__THE INPUT__:
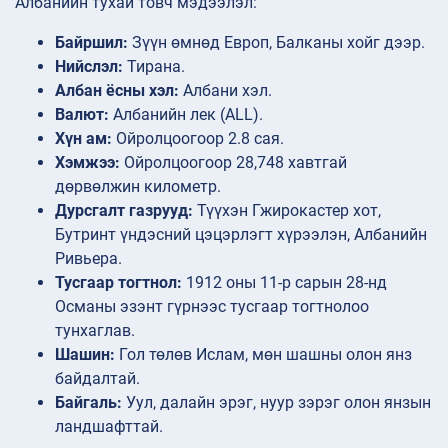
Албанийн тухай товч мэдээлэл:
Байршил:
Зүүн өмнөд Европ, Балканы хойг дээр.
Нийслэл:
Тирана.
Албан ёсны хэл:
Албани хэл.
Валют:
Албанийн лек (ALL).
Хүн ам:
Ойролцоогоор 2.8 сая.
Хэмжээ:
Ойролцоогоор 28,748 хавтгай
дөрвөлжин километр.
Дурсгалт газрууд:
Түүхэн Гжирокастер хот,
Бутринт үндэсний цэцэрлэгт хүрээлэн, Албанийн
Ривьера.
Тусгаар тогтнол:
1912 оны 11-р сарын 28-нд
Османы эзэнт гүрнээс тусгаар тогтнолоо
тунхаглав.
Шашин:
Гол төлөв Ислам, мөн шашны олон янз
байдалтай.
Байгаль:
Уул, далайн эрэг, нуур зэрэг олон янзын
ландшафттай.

* * *

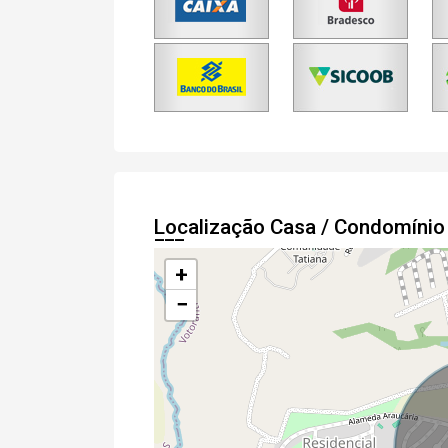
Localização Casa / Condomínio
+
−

--

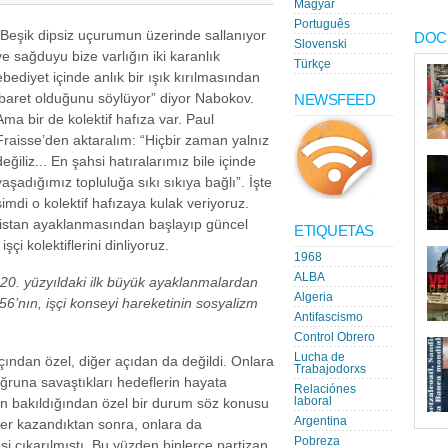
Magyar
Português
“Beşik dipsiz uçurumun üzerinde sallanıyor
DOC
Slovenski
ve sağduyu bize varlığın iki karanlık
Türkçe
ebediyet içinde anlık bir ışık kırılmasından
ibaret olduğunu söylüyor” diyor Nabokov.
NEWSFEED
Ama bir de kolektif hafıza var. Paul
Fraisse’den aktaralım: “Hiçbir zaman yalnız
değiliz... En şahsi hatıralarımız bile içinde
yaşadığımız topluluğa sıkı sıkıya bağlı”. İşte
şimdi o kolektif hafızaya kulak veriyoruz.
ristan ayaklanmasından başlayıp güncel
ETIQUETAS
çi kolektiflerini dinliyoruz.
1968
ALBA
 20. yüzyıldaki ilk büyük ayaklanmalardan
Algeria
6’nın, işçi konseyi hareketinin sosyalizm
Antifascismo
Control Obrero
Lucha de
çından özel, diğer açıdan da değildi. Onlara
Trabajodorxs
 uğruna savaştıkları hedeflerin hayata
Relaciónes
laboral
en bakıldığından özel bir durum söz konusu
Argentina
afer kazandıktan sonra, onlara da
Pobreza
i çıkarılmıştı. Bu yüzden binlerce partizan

__TRY IT__: Look for the word "олон" in the data, then return every line that contains it.

__OUTPUT OF THE EXERCISE__:
Гол төлөв Ислам, мөн шашны олон янз
Уул, далайн эрэг, нуур зэрэг олон янзын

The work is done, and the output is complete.